I discovered that in order to get the most stable collision results, rather than add objects to the bean MASH network as collision objects it was better to create separate MASH networks for each colliding object. By then making those dynamic, they were automatically connected to the same Bullet solver and would "see" one another and collisions would be created. Fun!

So the jar, bowl and lid collision objects are all in their own separate MASH networks, simply with Number of Points set to 1 to avoid unnecessary duplicates being generated. Dynamics nodes were added to each one, with all other dynamics properties dialed down to zero as of course other than collisions with the beans I did not want any of these elements to behave dynamically.

It took a bit of experimentation to figure out what needed to be adjusted on the dynamics nodes, but included dialing attributes such as initial velocity and gravity to zero, or as near to zero as possible.

For the jar and lid, which I wanted to animate, I then created constraints set to "Glue" and "Connect to Point" and plugged in a locator to each as the Controller Null. The lid controller was made a child of the jar controller.

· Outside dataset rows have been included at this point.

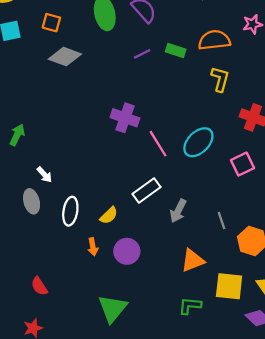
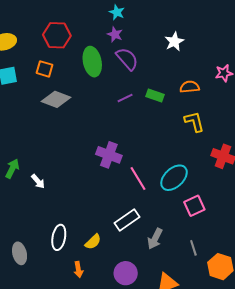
orange semicircle: (214, 40) -> (190, 87), size x0.7
yellow L-shape: (220, 79) -> (194, 122), turned -30
pink square: (243, 164) -> (194, 206), moved
white arrow: (44, 175) -> (38, 181), moved
gray ellipse: (32, 201) -> (20, 253), moved
purple circle: (127, 251) -> (126, 273), moved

I used simple low-poly objects for collisions, with higher resolution render versions of the lid and jar within their respective hierarchies to inherit motion. Now I could animate the lid whipping off, and the jar tipping any way I wanted.

Creating the simulation was, typically, a lot of trial and error. This type of dynamic simulation is by its nature time-consuming. I wanted to get a "perfect" dump of the beans into the bowl, and be able to slam the jar down again without any cheats or errant beans passing through or getting stuck in the sides of objects, or under the jar.

Attributes on the Bullet solver such as Internal Frame Rate and Collision Iterations were both increased from the defaults to get better results. It was a lot of running the sim (usually PlayBlasting in order to be able to view it with real-time playback), tweaking settings, then trying again.

I was, however, delighted at how good the Bullet solver was at creating things like realistic whipping rotations on the beans in reaction to the jar’s animation, or the way the "backwash" beans land in the jar and slide up and down the sides before settling. Despite the hard cuts in the final edit, the bean animation itself is actually one single continuous dynamic simulation.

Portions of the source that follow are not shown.